• [RECORD EXCERPTS]:
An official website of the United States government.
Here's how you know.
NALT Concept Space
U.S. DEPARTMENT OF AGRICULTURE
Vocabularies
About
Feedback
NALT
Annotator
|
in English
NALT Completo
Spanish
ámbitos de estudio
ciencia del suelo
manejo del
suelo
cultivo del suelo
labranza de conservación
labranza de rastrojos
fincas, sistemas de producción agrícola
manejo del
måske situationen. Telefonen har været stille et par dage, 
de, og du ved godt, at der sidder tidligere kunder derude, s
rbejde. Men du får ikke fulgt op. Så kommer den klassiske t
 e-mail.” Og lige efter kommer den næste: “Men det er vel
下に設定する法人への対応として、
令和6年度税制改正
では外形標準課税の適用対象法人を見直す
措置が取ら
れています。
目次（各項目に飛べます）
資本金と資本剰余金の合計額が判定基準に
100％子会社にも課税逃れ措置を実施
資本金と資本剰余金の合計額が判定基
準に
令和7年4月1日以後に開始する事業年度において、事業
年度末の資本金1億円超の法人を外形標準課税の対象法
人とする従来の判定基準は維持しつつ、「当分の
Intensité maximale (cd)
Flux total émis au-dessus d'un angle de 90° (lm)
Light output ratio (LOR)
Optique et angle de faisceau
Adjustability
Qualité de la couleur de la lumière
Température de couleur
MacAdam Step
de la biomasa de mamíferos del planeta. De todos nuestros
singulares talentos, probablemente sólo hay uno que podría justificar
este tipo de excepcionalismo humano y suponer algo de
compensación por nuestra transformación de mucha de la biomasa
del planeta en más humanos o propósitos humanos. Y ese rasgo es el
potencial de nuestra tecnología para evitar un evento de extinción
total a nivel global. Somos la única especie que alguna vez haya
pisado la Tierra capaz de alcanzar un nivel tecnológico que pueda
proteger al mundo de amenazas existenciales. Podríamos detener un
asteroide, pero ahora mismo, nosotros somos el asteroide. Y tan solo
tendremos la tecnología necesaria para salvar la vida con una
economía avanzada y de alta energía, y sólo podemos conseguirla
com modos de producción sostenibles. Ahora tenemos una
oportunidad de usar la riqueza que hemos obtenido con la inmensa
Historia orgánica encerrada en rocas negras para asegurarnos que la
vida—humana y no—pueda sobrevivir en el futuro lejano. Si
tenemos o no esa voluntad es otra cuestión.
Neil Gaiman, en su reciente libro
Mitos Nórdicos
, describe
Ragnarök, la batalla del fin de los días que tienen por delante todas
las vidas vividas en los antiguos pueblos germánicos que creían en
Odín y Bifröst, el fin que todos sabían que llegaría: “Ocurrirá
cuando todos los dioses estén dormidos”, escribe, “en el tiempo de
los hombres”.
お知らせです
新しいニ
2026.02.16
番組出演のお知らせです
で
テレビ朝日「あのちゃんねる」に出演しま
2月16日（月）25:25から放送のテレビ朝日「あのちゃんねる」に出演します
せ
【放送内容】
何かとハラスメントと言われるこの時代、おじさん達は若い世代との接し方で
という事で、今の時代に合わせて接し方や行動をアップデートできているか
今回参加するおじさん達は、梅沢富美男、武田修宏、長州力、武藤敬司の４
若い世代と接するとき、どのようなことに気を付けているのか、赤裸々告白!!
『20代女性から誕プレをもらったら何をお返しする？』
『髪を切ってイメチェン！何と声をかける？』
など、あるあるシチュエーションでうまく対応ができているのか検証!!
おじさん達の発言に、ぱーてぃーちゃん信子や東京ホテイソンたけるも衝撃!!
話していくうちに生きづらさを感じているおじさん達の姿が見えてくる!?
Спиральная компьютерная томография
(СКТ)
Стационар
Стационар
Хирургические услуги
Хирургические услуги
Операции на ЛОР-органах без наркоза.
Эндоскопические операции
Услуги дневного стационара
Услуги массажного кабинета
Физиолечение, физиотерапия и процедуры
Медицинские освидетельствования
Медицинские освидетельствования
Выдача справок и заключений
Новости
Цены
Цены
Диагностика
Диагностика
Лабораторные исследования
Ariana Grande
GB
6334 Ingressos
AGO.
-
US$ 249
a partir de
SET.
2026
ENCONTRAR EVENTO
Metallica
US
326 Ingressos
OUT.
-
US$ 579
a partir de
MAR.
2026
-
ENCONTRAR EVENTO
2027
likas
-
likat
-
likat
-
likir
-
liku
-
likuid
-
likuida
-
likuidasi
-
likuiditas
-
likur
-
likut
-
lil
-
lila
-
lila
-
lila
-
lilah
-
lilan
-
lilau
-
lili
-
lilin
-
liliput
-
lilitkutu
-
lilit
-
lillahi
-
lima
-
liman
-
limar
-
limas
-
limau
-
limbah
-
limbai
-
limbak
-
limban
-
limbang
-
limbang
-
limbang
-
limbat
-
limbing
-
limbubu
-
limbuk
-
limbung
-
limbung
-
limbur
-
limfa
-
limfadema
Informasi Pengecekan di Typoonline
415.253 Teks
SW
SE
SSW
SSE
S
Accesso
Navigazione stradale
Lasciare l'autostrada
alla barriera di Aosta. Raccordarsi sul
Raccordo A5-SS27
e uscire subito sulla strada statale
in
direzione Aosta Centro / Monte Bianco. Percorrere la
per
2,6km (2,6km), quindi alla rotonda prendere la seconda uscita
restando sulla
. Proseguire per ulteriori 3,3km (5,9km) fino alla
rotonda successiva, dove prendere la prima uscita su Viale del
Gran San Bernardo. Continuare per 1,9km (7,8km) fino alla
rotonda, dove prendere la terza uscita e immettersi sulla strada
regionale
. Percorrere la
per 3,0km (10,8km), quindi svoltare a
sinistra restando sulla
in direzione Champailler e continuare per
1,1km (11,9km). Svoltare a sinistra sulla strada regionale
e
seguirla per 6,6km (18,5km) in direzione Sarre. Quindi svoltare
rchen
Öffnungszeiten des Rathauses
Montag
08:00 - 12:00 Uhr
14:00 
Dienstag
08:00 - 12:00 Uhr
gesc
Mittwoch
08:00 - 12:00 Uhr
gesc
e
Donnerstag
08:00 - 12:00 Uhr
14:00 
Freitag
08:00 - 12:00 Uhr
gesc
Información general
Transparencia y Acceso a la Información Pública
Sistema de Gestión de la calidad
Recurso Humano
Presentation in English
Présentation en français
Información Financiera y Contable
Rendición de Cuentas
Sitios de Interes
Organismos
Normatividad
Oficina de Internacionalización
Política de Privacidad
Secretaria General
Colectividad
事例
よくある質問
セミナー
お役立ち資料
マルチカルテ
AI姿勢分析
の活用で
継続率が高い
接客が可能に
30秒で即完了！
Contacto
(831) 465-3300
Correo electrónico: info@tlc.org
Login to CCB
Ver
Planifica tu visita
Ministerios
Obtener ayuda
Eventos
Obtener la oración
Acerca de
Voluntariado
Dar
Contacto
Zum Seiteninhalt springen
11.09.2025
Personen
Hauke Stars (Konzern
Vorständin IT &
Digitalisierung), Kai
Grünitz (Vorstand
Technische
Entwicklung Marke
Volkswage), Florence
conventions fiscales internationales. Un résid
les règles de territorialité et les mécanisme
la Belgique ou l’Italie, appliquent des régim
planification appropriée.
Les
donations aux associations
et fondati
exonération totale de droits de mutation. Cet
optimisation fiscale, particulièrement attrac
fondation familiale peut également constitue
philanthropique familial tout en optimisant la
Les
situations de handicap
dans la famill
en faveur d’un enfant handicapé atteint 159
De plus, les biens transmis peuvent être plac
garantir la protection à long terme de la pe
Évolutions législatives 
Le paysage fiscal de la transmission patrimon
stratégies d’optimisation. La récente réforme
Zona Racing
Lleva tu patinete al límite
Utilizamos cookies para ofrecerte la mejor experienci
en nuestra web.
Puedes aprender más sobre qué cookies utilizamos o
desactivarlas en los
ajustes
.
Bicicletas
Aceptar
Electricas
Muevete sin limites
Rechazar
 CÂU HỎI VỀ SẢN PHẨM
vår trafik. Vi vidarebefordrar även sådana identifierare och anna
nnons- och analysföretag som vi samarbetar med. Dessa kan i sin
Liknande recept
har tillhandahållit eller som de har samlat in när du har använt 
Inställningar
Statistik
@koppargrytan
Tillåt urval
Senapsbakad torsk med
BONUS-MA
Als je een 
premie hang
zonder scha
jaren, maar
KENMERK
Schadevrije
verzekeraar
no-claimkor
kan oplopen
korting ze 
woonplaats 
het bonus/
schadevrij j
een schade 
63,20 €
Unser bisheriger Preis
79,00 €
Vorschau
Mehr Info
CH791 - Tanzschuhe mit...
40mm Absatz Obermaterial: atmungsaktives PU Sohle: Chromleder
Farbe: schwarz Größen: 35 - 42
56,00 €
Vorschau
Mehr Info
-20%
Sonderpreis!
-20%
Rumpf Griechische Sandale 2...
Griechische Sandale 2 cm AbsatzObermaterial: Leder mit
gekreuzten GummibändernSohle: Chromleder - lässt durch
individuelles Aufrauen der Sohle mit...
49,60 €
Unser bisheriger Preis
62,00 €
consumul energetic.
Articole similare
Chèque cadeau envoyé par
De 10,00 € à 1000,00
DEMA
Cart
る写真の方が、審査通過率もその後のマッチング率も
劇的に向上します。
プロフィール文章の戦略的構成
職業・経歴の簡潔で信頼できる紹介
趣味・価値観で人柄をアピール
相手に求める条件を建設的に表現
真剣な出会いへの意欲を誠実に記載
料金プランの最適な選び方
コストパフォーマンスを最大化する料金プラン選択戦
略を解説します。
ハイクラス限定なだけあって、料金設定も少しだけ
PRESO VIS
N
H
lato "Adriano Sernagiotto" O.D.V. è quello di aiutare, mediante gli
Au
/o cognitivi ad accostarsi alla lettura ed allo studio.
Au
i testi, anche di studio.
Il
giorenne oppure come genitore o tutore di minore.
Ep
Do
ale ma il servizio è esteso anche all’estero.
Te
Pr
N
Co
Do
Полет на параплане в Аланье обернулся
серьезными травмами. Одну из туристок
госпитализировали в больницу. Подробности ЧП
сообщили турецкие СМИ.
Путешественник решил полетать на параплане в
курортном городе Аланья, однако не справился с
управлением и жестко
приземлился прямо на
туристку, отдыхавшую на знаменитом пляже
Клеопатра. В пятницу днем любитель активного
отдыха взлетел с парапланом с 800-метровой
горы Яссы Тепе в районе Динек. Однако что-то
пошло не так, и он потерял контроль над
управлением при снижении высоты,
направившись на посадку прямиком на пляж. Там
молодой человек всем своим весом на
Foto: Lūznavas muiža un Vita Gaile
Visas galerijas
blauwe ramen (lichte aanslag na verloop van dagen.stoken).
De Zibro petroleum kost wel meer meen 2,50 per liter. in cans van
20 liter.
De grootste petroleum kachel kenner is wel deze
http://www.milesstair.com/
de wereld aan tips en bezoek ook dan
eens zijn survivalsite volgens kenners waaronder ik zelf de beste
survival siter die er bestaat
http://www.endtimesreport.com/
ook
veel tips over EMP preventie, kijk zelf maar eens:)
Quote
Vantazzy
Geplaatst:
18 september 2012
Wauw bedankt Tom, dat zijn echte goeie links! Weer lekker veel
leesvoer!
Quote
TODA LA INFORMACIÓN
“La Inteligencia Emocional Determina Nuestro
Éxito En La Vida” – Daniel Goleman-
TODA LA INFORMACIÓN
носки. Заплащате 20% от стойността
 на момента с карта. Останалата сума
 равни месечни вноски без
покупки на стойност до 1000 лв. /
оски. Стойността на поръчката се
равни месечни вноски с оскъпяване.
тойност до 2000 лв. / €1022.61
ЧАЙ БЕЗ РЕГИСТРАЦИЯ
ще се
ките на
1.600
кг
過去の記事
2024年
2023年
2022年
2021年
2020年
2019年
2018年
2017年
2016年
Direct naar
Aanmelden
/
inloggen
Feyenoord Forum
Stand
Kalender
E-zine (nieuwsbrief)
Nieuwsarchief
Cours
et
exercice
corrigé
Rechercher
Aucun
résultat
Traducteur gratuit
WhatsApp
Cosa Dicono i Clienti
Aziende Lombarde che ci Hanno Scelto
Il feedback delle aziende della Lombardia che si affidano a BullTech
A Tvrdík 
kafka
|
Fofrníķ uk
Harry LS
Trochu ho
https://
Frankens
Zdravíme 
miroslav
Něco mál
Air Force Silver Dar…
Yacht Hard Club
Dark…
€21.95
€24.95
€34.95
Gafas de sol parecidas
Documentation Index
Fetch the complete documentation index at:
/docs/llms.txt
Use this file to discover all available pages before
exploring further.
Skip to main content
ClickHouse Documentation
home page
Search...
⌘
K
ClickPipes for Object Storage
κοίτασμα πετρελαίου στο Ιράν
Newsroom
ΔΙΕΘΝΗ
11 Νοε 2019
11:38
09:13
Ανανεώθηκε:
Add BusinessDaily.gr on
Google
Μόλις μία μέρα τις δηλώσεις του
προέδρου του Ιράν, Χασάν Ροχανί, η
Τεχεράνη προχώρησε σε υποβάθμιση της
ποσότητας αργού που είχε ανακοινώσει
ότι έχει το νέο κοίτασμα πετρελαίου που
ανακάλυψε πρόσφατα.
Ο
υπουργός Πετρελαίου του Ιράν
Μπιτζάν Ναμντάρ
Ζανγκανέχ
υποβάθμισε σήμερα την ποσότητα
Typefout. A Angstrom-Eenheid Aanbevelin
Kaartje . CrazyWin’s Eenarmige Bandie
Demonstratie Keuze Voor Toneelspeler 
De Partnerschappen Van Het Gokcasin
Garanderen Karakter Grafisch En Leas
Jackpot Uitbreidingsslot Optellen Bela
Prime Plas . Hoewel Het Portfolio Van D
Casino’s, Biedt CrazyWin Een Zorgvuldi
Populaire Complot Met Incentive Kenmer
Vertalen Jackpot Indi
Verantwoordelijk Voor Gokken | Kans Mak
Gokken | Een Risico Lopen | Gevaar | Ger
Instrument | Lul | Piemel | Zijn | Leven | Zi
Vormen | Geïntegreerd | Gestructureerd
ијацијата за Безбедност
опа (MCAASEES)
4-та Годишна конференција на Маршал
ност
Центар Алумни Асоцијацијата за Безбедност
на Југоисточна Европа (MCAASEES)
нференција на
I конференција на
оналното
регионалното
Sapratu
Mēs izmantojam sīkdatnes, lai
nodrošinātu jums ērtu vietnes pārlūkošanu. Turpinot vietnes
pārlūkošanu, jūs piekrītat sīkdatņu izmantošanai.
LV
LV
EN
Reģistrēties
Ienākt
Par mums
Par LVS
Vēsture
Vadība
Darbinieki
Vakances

• [AIM OF THE EXERCISE]: When you reach the line that contains "Mēs izmantojam sīkdatnes, lai" in the material above, please copy it and every line after it exactly, stopping only at the last line.

• [ANSWER TO THIS EXERCISE]:
Mēs izmantojam sīkdatnes, lai
nodrošinātu jums ērtu vietnes pārlūkošanu. Turpinot vietnes
pārlūkošanu, jūs piekrītat sīkdatņu izmantošanai.
LV
LV
EN
Reģistrēties
Ienākt
Par mums
Par LVS
Vēsture
Vadība
Darbinieki
Vakances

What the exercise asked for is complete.